Soccer was one of the first parts of the sporting world to respond. UEFA, the European federation, announced that it was moving the Champions League final, the capstone of its most important club competition, from St. Petersburg to Paris. In the wake of that, several countries – notably Poland, Sweden, and the Czech Republic – announced they would not play Russia under any condition. That was important, as they were all involved with Russia in the same playoff round of World Cup qualifying and so were, potentially, forfeiting a chance to make this year’s World Cup Finals (other federations with less skin in the game, including the US Soccer Federation, made similar statements). Eventually, FIFA stepped in and banned Russia from further competition, leaving the Swedes, Poles, and Czechs to fight it out for World Cup berth with clean hands.
It was a shock, to say the least, when Qatar beat out Australia, Japan and others to win the right to host the 2022 World Cup (in the same process that awarded the 2018 World Cup to . . . Russia). The Qatari heat would require the tournament to take place in November and December, rather than in the middle of the summer. Beyond that, of course, Qatar is not a democracy and has a shady human rights record.
But specifically, the numerous new stadiums the nation needed to build for the World Cup, are killing workers at an alarming rate, up to 6500 migrant workers from India, Pakistan, and surrounding areas alone. A minimum wage for those workers only came into effect in 2021. A good idea of what laboring to build the stadiums is like can be found here. So not only are there ethical questions about the host nation for the World Cup in general, but specifically linked to the competition itself.

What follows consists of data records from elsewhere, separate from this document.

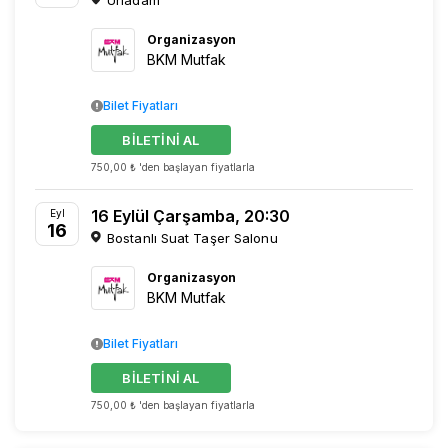
Urladam
Organizasyon
BKM Mutfak
Bilet Fiyatları
BİLETİNİ AL
750,00 ₺ 'den başlayan fiyatlarla
16 Eylül Çarşamba, 20:30
Eyl
16
Bostanlı Suat Taşer Salonu
Organizasyon
BKM Mutfak
Bilet Fiyatları
BİLETİNİ AL
750,00 ₺ 'den başlayan fiyatlarla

So what should the countries that have qualified do about it? The invasion of a sovereign nation by a neighbor, in a way that wrecks the equilibrium of modern Europe, may be sui generis. After all, the nations who initially stepped up to say that wouldn’t play Russia could find themselves in Putin’s crosshairs sooner rather than later. Lots of the other countries, including the United States, are doing everything they can to stop the war without it blowing up into World War III.
What’s gone on in Qatar isn’t that, but it isn’t good. More and more, repressive regimes are using sports to try and launder their reputations. Called “sportswashing,” it’s probably a driving force behind the fact that there are now things like a Formula 1 race in Saudi Arabia and the recent Winter Olympics (and current Paralympics) in China. Letting Qatar host the World Cup is more of the same.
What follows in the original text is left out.